Instructions to follow:
A complete response lists each line of the data below that includes the word "vous".

Extracted page text data:

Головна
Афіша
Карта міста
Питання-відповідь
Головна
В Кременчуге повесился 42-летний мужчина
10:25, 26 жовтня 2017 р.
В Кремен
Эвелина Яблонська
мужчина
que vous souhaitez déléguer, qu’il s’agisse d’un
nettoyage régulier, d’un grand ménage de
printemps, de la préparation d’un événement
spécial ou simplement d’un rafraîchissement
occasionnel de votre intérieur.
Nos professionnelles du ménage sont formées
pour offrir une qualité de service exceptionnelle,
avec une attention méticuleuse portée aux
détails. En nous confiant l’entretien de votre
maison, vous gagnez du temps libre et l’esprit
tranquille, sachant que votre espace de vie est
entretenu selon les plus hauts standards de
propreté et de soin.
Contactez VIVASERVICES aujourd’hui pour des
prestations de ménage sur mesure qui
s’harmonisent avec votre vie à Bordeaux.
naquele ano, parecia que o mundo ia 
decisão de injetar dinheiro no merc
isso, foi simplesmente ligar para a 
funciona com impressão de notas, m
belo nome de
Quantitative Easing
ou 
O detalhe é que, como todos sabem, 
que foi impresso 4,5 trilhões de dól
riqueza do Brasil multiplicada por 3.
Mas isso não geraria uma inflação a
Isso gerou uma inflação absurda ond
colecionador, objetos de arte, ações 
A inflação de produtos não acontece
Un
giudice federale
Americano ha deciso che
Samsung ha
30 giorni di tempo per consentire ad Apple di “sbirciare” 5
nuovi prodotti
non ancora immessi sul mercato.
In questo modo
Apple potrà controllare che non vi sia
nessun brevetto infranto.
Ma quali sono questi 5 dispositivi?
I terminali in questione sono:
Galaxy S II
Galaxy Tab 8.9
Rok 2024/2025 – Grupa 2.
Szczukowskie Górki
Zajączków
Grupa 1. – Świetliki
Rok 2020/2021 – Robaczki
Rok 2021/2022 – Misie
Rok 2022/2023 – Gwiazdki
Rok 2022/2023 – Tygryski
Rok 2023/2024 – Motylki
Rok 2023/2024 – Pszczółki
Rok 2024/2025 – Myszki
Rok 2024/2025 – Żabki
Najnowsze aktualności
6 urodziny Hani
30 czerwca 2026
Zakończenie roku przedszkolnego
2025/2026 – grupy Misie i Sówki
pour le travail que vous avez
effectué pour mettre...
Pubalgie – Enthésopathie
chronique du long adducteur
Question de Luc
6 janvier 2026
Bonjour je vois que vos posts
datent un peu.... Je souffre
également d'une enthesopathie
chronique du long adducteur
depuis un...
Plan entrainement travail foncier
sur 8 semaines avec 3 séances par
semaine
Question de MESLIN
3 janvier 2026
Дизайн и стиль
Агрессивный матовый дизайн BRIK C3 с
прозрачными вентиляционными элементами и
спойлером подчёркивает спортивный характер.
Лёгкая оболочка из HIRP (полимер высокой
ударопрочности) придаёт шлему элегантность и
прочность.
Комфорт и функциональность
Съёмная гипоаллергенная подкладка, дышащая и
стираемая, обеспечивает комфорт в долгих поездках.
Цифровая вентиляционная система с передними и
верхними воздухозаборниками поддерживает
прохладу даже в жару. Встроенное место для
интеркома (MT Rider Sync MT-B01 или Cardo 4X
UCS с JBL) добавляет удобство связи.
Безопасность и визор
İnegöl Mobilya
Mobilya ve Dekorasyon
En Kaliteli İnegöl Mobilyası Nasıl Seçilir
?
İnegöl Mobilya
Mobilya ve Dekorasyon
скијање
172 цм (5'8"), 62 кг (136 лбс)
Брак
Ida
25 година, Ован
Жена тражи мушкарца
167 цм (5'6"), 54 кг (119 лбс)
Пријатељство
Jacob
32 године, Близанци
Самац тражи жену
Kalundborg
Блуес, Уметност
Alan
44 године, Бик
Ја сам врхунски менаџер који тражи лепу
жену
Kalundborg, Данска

Solution for this task:
que vous souhaitez déléguer, qu’il s’agisse d’un
maison, vous gagnez du temps libre et l’esprit
pour le travail que vous avez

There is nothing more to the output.